Linked-in? Aging Parents? Care-giving?=Quandary

Can Careers and Caregiving Exist Together? 

I receive invitations to join Linkedin from former professional colleagues and current “fellow” (seems like a sexist adjective, but?) board members. Although I’m no longer working, I’m well aware of the difficulties juggling career and caregiving entail.

Many of us are–at least in part–defined by our paid work outside the home. Working mothers have two jobs, thus two distinct roles. To enable both roles, mothers with professional careers often afford help at home; others avail themselves of daycare facilities until children are old enough to attend school. None can do both jobs without help.

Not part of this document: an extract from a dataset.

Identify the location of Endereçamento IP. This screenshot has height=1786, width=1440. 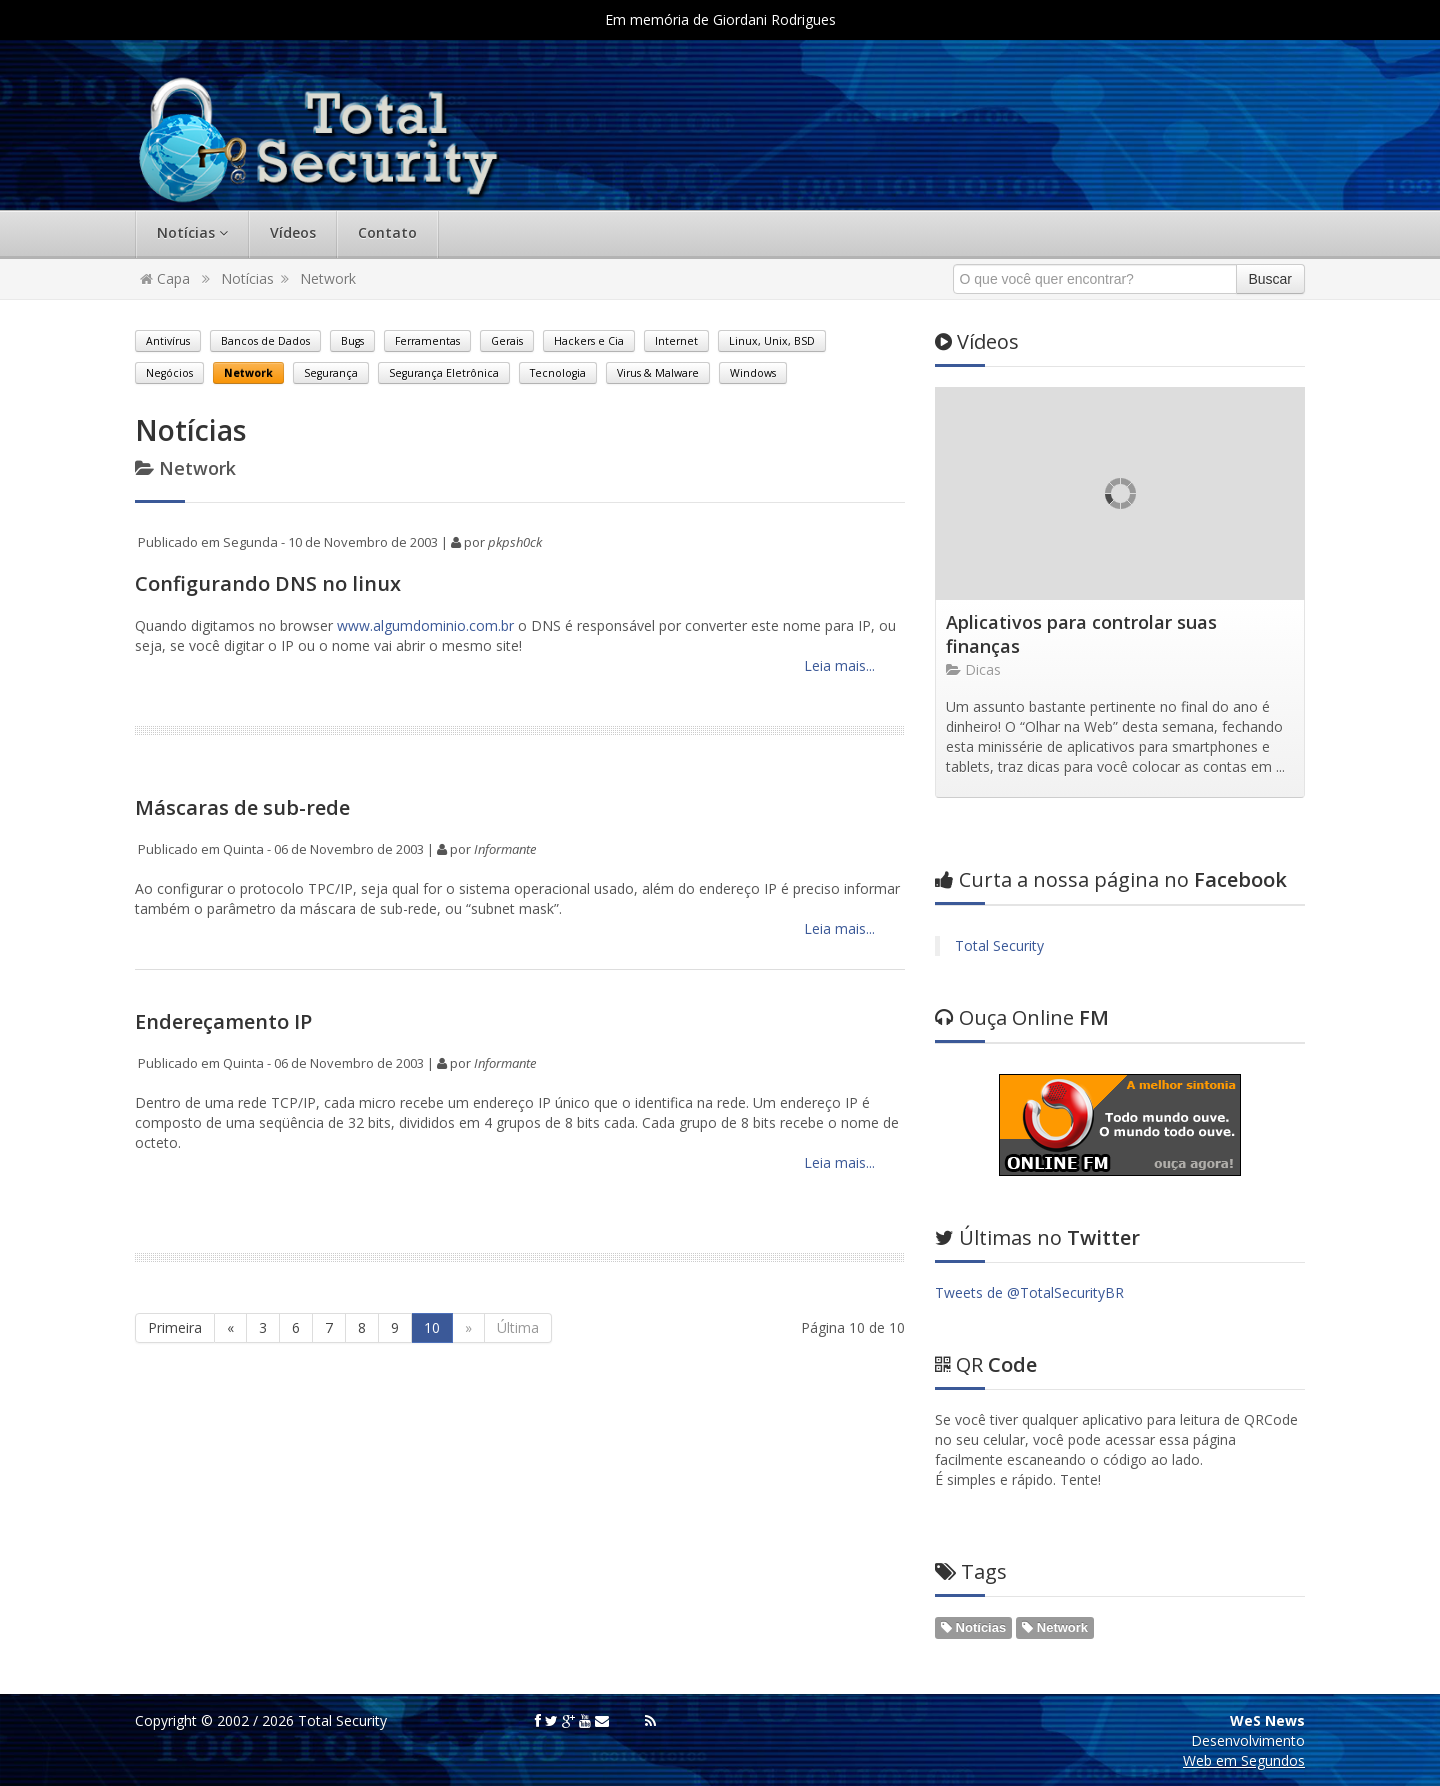
(223, 1021).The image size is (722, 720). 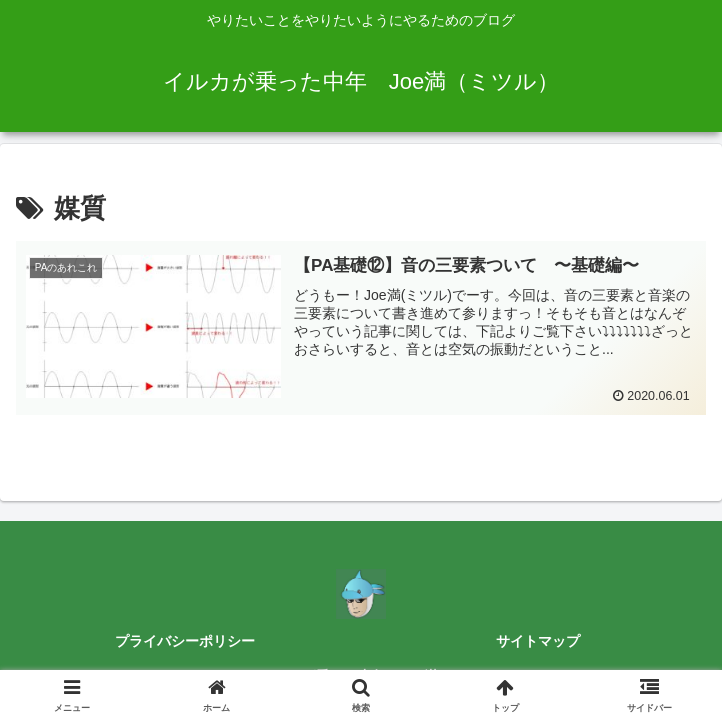 I want to click on プライバシーポリシー, so click(x=185, y=641).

Multi-tasking, flexibility, dropping everything to respond to children’s emergencies, and being mommy were all part of a day’s work when we were younger. We saw ourselves as a respected member of a law firm, an able salesperson–or whatever-during the day and then transformed ourselves and our identity into Mommy and/or Wife after work.

Is that why an invitation to join Linkedin–for those of us with major responsibilities for aging parents–can elicit a yearning? Or if we’re already Linkedin, do we dare sneak a peek at the site without a pang of regret?

Does a major commitment to aging parents or their care take us physically or emotionally out of the “game?” And if so, can we–how can we–or do we even need to–maintain or recapture that part of our identity?

Tomorrow we continue.  In an additional post, we try to answer these questions.
The conclusion: on Saturday.

One thought on “Linked-in? Aging Parents? Care-giving?=Quandary

  1. A former student suggested I join her in Linked In, but I’ve never done so.
    Do you think membership has value for a person who has already retired?